実は、おみくじの順位には全国共通の公式ルールはなく、寺社ごとに解釈や順番が異なります。
ただし、多くの寺社で採用されている一般的な並び方は、次の2パターンに集約されます。
一般的なおみくじの順位(※凶を除く)
▼ パターンA:吉が上位の場合
- 大吉
- 吉
- 中吉
- 小吉
- 末吉
▼ パターンB:吉が下位の場合
- 大吉
- 中吉
- 小吉
- 吉
- 末吉
このように、「吉」は2番目になることもあれば、4番目になることもある立ち位置。
少なくとも「最下位」ではないことが分かります。
「一番下」はどれ?末吉の本当の意味
凶を除いた「吉グループ」の中で、最も下に位置づけられることが多いのが**「末吉(すえきち)」**です。

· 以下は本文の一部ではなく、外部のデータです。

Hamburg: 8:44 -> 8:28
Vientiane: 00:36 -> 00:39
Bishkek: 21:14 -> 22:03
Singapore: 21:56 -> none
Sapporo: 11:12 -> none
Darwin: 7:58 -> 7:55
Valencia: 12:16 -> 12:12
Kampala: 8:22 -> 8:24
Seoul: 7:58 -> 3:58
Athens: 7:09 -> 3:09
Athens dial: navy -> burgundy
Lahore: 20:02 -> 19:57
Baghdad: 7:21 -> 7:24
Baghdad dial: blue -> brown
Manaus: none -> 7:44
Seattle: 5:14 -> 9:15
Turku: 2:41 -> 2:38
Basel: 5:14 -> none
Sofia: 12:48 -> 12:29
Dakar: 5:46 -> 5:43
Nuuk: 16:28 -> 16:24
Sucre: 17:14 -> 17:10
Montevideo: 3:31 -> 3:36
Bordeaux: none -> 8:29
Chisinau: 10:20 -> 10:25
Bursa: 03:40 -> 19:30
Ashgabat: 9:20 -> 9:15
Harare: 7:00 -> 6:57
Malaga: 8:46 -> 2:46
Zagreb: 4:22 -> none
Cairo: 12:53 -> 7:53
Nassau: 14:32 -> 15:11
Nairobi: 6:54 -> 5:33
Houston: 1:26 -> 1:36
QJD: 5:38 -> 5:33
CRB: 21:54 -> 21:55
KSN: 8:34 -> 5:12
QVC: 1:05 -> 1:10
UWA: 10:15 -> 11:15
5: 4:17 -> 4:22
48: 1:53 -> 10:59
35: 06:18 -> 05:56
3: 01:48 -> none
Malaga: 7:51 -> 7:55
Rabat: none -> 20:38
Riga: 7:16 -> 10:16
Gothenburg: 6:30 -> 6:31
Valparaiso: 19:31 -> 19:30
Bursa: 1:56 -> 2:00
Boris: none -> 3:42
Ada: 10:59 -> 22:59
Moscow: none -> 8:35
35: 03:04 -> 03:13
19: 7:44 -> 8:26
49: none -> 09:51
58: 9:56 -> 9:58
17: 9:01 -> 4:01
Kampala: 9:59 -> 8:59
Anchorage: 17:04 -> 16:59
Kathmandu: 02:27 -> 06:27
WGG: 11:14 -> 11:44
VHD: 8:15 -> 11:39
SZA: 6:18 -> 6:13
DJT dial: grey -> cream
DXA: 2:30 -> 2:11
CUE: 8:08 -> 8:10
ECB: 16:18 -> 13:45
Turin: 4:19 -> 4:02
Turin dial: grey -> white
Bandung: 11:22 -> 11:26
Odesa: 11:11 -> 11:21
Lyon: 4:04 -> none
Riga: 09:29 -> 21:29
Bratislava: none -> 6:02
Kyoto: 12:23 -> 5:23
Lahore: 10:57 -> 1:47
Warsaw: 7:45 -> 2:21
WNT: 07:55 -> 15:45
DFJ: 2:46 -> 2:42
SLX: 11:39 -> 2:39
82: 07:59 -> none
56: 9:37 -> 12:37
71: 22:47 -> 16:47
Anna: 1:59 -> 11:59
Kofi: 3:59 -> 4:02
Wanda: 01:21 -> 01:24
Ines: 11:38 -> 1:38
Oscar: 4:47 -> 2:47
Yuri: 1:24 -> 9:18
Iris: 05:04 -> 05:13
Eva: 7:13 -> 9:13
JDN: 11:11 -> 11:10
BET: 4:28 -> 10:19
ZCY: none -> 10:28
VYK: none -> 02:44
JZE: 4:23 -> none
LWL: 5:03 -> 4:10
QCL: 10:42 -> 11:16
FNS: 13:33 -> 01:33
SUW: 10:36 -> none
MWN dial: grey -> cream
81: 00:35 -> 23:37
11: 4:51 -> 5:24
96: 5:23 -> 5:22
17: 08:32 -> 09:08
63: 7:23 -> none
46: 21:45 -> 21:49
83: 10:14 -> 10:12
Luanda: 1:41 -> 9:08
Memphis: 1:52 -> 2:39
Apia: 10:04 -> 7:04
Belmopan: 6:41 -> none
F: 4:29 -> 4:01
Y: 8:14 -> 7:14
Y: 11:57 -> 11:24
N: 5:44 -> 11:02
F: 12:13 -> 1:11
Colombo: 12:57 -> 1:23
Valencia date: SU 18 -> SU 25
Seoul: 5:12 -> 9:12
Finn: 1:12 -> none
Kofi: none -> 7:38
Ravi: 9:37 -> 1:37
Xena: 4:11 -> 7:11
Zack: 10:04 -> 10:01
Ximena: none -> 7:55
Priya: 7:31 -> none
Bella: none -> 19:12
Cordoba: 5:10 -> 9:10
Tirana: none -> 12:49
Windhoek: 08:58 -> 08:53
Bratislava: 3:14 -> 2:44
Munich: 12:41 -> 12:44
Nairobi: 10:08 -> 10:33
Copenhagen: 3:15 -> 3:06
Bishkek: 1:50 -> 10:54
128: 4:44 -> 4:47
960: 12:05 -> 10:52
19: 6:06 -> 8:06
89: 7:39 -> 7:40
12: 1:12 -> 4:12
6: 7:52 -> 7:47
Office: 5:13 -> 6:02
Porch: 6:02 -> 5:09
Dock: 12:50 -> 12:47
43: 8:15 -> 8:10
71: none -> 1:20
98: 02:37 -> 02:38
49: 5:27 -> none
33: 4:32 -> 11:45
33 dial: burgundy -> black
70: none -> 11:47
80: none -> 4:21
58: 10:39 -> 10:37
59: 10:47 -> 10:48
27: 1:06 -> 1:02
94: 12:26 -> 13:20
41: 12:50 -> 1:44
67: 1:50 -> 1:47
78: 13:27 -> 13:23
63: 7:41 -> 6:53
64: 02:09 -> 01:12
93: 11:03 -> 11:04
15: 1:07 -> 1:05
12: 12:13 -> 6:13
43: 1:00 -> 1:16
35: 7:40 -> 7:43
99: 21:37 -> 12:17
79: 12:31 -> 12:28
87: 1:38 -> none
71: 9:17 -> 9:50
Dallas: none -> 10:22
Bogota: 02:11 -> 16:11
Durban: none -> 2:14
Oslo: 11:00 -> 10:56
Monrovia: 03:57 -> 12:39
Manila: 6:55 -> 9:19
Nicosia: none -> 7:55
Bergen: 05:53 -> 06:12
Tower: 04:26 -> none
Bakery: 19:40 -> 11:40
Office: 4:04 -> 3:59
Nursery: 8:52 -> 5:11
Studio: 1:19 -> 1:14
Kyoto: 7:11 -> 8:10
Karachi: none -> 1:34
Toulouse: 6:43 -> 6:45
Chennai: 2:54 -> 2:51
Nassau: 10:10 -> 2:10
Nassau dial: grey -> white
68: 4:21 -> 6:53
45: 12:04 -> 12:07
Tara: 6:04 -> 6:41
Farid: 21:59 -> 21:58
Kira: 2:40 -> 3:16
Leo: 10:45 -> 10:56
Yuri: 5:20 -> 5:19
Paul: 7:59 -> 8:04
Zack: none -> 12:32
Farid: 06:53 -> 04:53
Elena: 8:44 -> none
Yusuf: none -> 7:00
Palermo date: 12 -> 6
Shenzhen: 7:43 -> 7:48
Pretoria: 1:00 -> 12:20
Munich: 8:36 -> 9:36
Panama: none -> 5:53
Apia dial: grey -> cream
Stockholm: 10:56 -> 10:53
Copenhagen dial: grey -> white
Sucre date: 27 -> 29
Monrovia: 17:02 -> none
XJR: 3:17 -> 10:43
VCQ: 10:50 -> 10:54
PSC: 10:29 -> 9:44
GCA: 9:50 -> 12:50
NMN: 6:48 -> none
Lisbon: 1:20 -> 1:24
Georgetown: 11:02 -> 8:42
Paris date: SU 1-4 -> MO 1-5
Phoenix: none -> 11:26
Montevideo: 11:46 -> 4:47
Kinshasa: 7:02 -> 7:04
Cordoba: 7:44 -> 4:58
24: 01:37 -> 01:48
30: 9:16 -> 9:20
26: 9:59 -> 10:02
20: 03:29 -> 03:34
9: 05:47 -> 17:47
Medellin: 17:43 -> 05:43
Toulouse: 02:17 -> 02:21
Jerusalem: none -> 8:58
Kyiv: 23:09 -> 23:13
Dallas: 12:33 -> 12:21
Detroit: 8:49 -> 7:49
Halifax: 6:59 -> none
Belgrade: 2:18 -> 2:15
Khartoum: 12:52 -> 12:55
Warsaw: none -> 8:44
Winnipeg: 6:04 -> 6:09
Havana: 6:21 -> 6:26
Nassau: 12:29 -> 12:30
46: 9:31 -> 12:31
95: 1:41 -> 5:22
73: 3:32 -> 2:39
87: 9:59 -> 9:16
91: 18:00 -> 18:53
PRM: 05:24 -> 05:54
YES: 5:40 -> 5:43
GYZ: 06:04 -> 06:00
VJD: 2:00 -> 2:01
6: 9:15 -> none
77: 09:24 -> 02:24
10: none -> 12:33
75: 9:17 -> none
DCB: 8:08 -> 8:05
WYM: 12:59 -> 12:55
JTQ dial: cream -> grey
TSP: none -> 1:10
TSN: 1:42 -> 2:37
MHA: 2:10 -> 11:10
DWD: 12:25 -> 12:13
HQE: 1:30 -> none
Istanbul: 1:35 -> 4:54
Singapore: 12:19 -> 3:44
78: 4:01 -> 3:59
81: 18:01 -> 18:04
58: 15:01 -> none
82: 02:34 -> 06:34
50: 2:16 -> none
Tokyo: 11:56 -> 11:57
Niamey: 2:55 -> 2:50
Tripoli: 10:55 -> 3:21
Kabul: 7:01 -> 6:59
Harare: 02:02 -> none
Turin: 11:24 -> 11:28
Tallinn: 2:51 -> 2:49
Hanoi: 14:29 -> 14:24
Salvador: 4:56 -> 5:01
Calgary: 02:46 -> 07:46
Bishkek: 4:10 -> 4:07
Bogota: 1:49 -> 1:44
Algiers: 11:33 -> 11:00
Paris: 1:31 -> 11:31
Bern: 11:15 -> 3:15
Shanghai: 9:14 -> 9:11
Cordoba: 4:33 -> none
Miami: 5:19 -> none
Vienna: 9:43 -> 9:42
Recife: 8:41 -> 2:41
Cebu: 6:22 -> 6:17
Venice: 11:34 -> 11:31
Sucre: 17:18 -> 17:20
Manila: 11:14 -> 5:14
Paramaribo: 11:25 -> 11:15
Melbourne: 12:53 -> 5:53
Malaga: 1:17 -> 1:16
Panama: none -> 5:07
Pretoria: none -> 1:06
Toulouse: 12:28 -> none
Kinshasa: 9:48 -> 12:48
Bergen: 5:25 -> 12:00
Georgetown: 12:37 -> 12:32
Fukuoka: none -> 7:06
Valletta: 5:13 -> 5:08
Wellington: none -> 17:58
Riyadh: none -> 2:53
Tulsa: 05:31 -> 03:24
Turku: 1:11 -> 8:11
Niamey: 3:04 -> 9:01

「末」という字から、あまり良くない印象を受けがちですが、実は意味はとても前向き。
- 今はまだ結果が出ていない
- しかし、これから先に向かって運が開けていく
- 「末広がり」に良くなる可能性を秘めている
つまり末吉は、未来型の吉とも言える存在なのです。
「小吉」と「末吉」の違いを簡単に整理
混同されやすいこの2つですが、意味合いは少し異なります。
- 小吉
→ 小さな幸せが安定して続く
→ 大きな変化はないが、平穏で無難な運勢 - 末吉
→ 今は控えめだが、今後に期待
→ 行動次第で運気が上昇していく可能性あり
「今が楽か」「これから伸びるか」という視点で見ると、印象がガラッと変わります。
「凶」や「大凶」って、本当に悪い運勢なの?
結論から言えば、凶=最悪、というわけではありません。
むしろ多くの寺社では、凶や大凶は
「これ以上下がらない状態」「重要な気づきを与える運勢」
として捉えられています。
凶・大凶が持つ本当の意味
- 伸びしろのサイン
今が底だからこそ、あとは上がるだけ。 - 神様・仏様からの警告や助言
「今は慎重に」「立ち止まって考えなさい」というメッセージ。 - 厄落とし
凶を引いたことで、不運を先に出し切ったと考える見方もあります。
実は「大吉」より良いと言われる理由
意外に思われるかもしれませんが、こんな考え方もあります。
- 大吉=運気のピーク
→ この先は下がる可能性もある - 凶=運気の底
→ これから上がる余地しかない
さらに、凶のおみくじは
具体的な注意点や行動指針が詳しく書かれていることが多く、実生活に活かしやすい
という特徴もあります。
凶・大凶を引いたときの正しい向き合い方
- 本文をしっかり読む
吉凶の文字より、和歌や各項目の内容が重要。 - 境内に結ぶ
悪い運気をその場に留め、縁を結ぶ意味があります。
※凶専用の納札箱がある寺社も。 - 持ち帰って戒めにする
アドバイスとして、定期的に読み返すのも立派な選択。
なお、浅草寺など伝統を重んじる寺社では、凶の割合が約3割とされることもあります。
おみくじは「結果」ではなく「ヒント」
大吉を引いて喜ぶのも、凶を引いて落ち込むのも自然な感情です。
ですが、本来のおみくじは「未来を断定するもの」ではなく、これからの行動を考えるためのヒント。
筆者個人としては、
「大吉」よりも、むしろレアな「凶」や「大凶」を引けるほうが運がいいのでは?
と感じていますが、皆さんはどう思いますか?
それではまた別の記事でお会いしましょう
🟡 おまけコーナー:「明日って何の日?」
1月27日
【求婚(プロポーズ)の日】
2026年のこの日は火曜日にあたり、暦の上では「友引」や神事に吉とされる「神吉日」と重なるため、プロポーズや入籍に適した日柄となっています。
由来
1883年(明治16年)1月27日、三重県の新聞(伊勢新聞・三重日報)に日本で初めて「求婚広告」が掲載されたことに由来します。
広告を出したのは中尾勝三郎という人物で、「妻と離縁して不自由しているため、貧富を問わず17歳以上25歳以下の嫁になりたい人は連絡を乞う」という内容でした。この広告に対し、近所に住む19歳の女性が応募し、実際に結婚が成立したというエピソードが残っています。